— Тогда ты меня просто слышала, но сейчас я прошу послушать. Ты потрясена до глубины души, детка, я это понял. Но твое прошлое не определяет твое будущее, и в твоем будущем был я, когда ты вошла сюда, и я буду в нем, когда ты выйдешь. Я всегда буду с тобой, буду защищать и любить тебя. Я никогда не буду что-либо скрывать от тебя или лгать. Когда мы выйдем через эту дверь, начнется наша жизнь. Наши планы, цели, дом, карьера, дети, ссоры, питомцы, да что угодно. И это все принадлежит только нам двоим. А еще Коннер. И новые рыбки, о которых он просил. Согласна?
Это занимает целую минуту: шмыгая носом, утереть слезы, убрать свои волосы за уши и выпрямить спину. Но, в конечном счете, она смотрит на меня… и сквозь все это. Она возрождается, свет пробивается в ее прекрасных карих глазах. Здесь, в этой комнате, моя девочка возвращается ко мне.
— Мне нужен кусочек, — шепчет она.
И мне просто необходимо слышать, как она шепчет мне эти сладкие слова каждый день всю оставшуюся жизнь. Я наклоняюсь и позволяю ей устроить хоть целый чертов пир. Риза прочищает горло и заливается румянцем, когда приходит за нами. Наш час истек.
Лиззи встряхивается, порывисто встает и подходит к женщине.
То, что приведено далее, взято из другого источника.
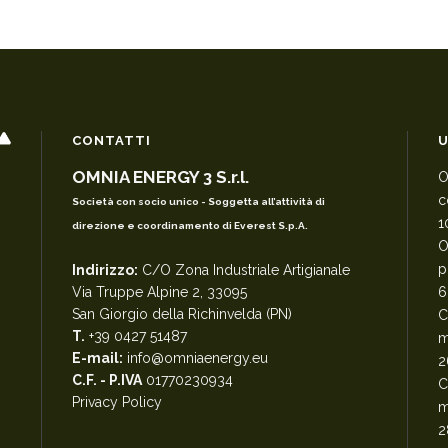
CONTATTI
U
OMNIA ENERGY 3 S.r.l.
O
c
Società con socio unico - Soggetta all’attività di
1
direzione e coordinamento di Everest S.p.A.
O
p
Indirizzo:
C/O Zona Industriale Artigianale
Via Truppe Alpine 2, 33095
6
San Giorgio della Richinvelda (PN)
C
T.
+39 0427 51487
m
E-mail:
info@omniaenergy.eu
2
C.F. - P.IVA
01770230934
C
Privacy Policy
m
2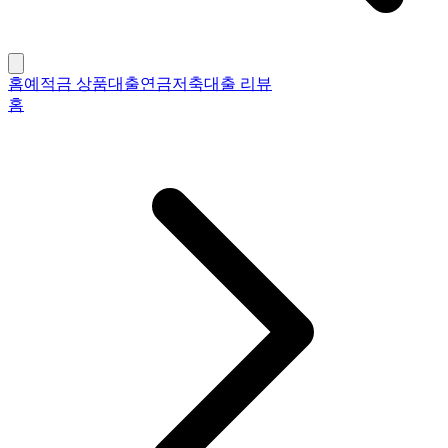
홈
예적금 상품
대출
연금저축
대출 리뷰
홈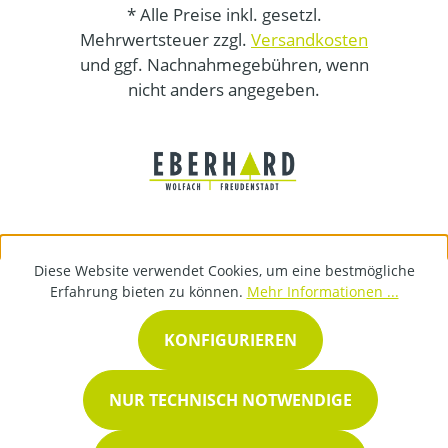
* Alle Preise inkl. gesetzl.
Mehrwertsteuer zzgl.
Versandkosten
und ggf. Nachnahmegebühren, wenn
nicht anders angegeben.
Diese Website verwendet Cookies, um eine bestmögliche
Erfahrung bieten zu können.
Mehr Informationen ...
KONFIGURIEREN
NUR TECHNISCH NOTWENDIGE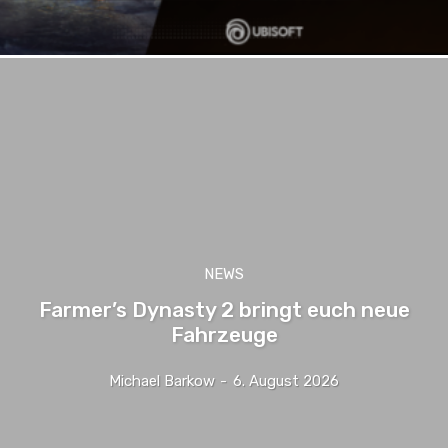
NEWS
Farmer’s Dynasty 2 bringt euch neue
Fahrzeuge
Michael Barkow
-
6. August 2026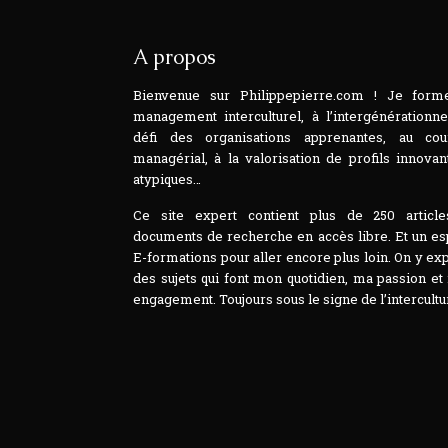
A propos
Bienvenue sur Philippepierre.com ! Je form
management interculturel, à l’intergénérationne
défi des organisations apprenantes, au cou
managérial, à la valorisation de profils innovan
atypiques…
Ce site expert contient plus de 250 article
documents de recherche en accès libre. Et un e
E-formations pour aller encore plus loin. On y ex
des sujets qui font mon quotidien, ma passion e
engagement. Toujours sous le signe de l’intercultur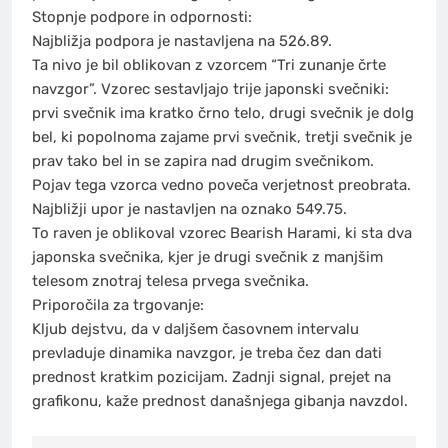
Stopnje podpore in odpornosti:
Najbližja podpora je nastavljena na 526.89.
Ta nivo je bil oblikovan z vzorcem “Tri zunanje črte
navzgor”. Vzorec sestavljajo trije japonski svečniki:
prvi svečnik ima kratko črno telo, drugi svečnik je dolg
bel, ki popolnoma zajame prvi svečnik, tretji svečnik je
prav tako bel in se zapira nad drugim svečnikom.
Pojav tega vzorca vedno poveča verjetnost preobrata.
Najbližji upor je nastavljen na oznako 549.75.
To raven je oblikoval vzorec Bearish Harami, ki sta dva
japonska svečnika, kjer je drugi svečnik z manjšim
telesom znotraj telesa prvega svečnika.
Priporočila za trgovanje:
Kljub dejstvu, da v daljšem časovnem intervalu
prevladuje dinamika navzgor, je treba čez dan dati
prednost kratkim pozicijam. Zadnji signal, prejet na
grafikonu, kaže prednost današnjega gibanja navzdol.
— Я Лиззи Кармайкл, дочь Анны, — она протягивает правую руку, — и она воспитала меня лучше, чем я вела себя с вами. Приношу извинения.
— Конечно, — Риза доброжелательно улыбается и провожает нас.
Держась за руки, мы выходим на свежий воздух, не останавливаясь, чтобы спросить о другом счете. Он по-прежнему будет здесь, если понадобится нам.
Когда мы уже в машине, и урчит двигатель, я поворачиваюсь к ней одновременно с тем, как она переводит взгляд на меня.
— Серьезно, и что теперь? — спрашивает она.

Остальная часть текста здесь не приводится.